Light the Stars by RaeAnne Thayne Release Date: April 1, 2006 Publisher: Harlequin Enterprises LTD Book #1 in the Cowboys of Cold Creek series Number of pages: 345 Mass Market Paperback Source: Warren Public Library Contemporary Romance M/F Rating: PG Read 2/9/17
I’ve read, and for the most part loved, RaeAnne Thayne’s other series Hope’s Crossing and Haven Point. I decided it was time to go back and read some of her older stuff. I’m happy I did. Even as this story played out pretty much as expected, it was still a joy to read.
Wade is a man’s man and seems to have an old-fashioned view on gender roles, although he never outright says as much. It doesn’t seem as though he thinks the traditional female roles (cooking, child rearing, etc.) are beneath him; he just doesn’t have time for that stuff and doesn’t think that it’s an issue since he’s running the ranch and a man.
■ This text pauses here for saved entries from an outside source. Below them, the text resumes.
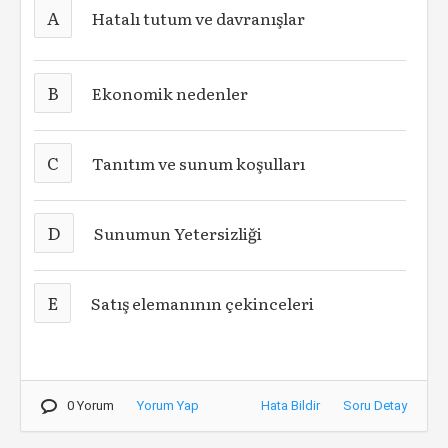
A
Hatalı tutum ve davranışlar
B
Ekonomik nedenler
C
Tanıtım ve sunum koşulları
D
Sunumun Yetersizliği
E
Satış elemanının çekinceleri
0 Yorum
Yorum Yap
Hata Bildir
Soru Detay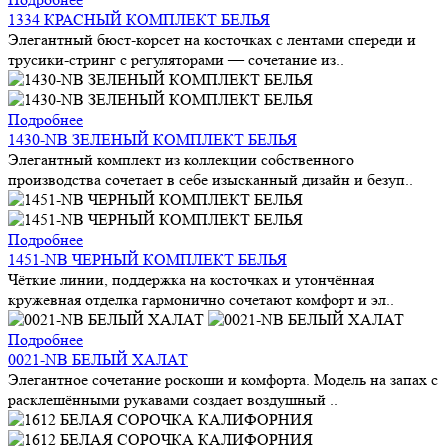
1334 КРАСНЫЙ КОМПЛЕКТ БЕЛЬЯ
Элегантный бюст-корсет на косточках с лентами спереди и
трусики-стринг с регуляторами — сочетание из..
Подробнее
1430-NB ЗЕЛЕНЫЙ КОМПЛЕКТ БЕЛЬЯ
Элегантный комплект из коллекции собственного
производства сочетает в себе изысканный дизайн и безуп..
Подробнее
1451-NB ЧЕРНЫЙ КОМПЛЕКТ БЕЛЬЯ
Чёткие линии, поддержка на косточках и утончённая
кружевная отделка гармонично сочетают комфорт и эл..
Подробнее
0021-NB БЕЛЫЙ ХАЛАТ
Элегантное сочетание роскоши и комфорта. Модель на запах с
расклешёнными рукавами создает воздушный ..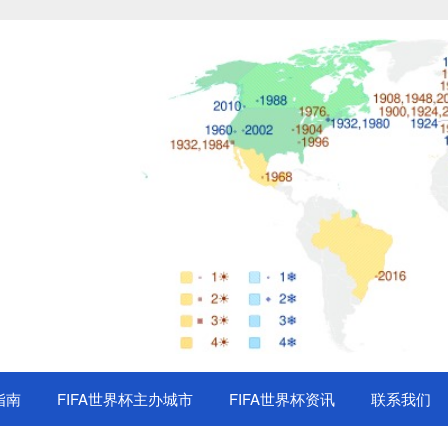
指南
FIFA世界杯主办城市
FIFA世界杯资讯
联系我们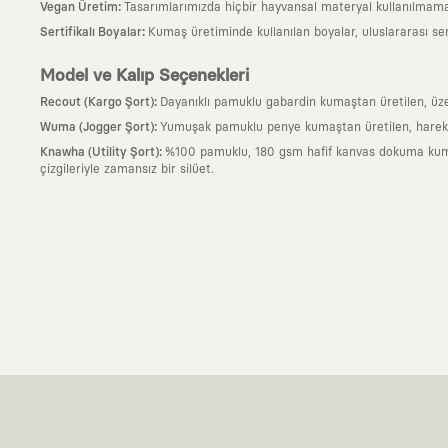
:
Vegan Üretim
Tasarımlarımızda hiçbir hayvansal materyal kullanılmama
:
Sertifikalı Boyalar
Kumaş üretiminde kullanılan boyalar, uluslararası ser
Model ve Kalıp Seçenekleri
:
Recout (Kargo Şort)
Dayanıklı pamuklu gabardin kumaştan üretilen, üzeri
:
Wuma (Jogger Şort)
Yumuşak pamuklu penye kumaştan üretilen, hareket al
:
Knawha (Utility Şort)
%100 pamuklu, 180 gsm hafif kanvas dokuma kumaşta
çizgileriyle zamansız bir silüet.
Neden KAFT?
:
Giyilebilir Hikayeler
KAFT sıradan bir giyim markası değil; kanvasını far
özgün bir sanat eseridir.
:
Zamansız Tasarımlar
Klasik moda dünyasının dayattığı sezonluk trendl
değerli parçası olarak kalacak, hikayesini ve estetik değerini hiçbir 
:
Yaratıcı Bir Topluluk
KAFT, keşfetmeyi sevenlerin, sanata tutkuyla bağlı
parçası olursun.
:
Global İş Birlikleri
Kendi tasarım mutfağımızın gücünü, dünyanın dört bir 
kanvası, farklı disiplinlerin, kültürlerin ve yaratıcı zihinlerin buluşup yep
:
360 Derece Entegre Kalite
Tasarımdan üretime, yazılımdan müşteri de
standartlarında ve tavizsiz bir kaliteyle üretilmesini garanti eder.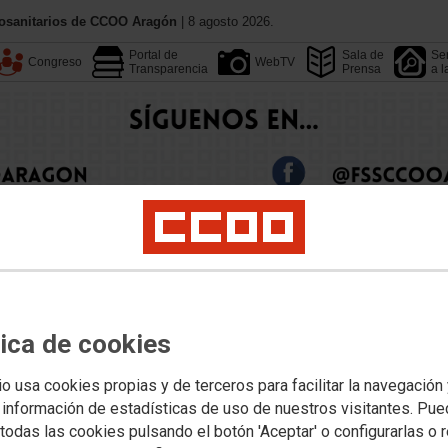
iosanitarios de CCOO Aragón
| 8 agosto 2026.
Portal de
Sala de
Ser
Congreso
WebTV
Transparencia
Prensa
a l
Conoce CCOO
Federacione
tica de cookies
Calendario
Convenios
Dependencia
Sanidad Privada
Tu Sección Sindical
Empleo
Formación
Jóv
io usa cookies propias y de terceros para facilitar la navegación
 información de estadísticas de uso de nuestros visitantes. Pu
todas las cookies pulsando el botón 'Aceptar' o configurarlas o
It doesn’t seem to faze him that his mom is raising his children…not helping to raise them but actually raising them.
Caroline is the perfect heroine for Wade. She’s loving and kind and has a knack for seeing what people need even when they don’t express those needs. Caroline is also not one to hold her opinions to herself. She never is really rude or mean about speaking her mind, but she does get her point across. Sure she takes on the gender normative role of caregiver to the kids when the need arises, but she doesn’t let Wade get away with not being involved in their care.
As grumpy as Wade could be about being told what his children do and don’t need, once he thinks about the things said to him he follows through on doing the right thing. Baby steps are the way to go! And when it really matters he steps up and proves to himself that he can have more.
The growing feelings between Wade and Caroline are very sweet and warm. I love when a first kiss is as unexpected for me as it is for the characters. There were a few issues that were raised about how Wade’s daughter may feel about her dad and Caroline being together but that was never followed up with a resolution. I’m not sure if that means it may carry over into the next book, but I would kind of doubt that it would. Also, I recall realizing I was on the last chapter and expressing to my husband that I didn’t know how it could actually all be wrapped up in that last chapter. The author accomplished getting it all in, but it felt a bit rushed.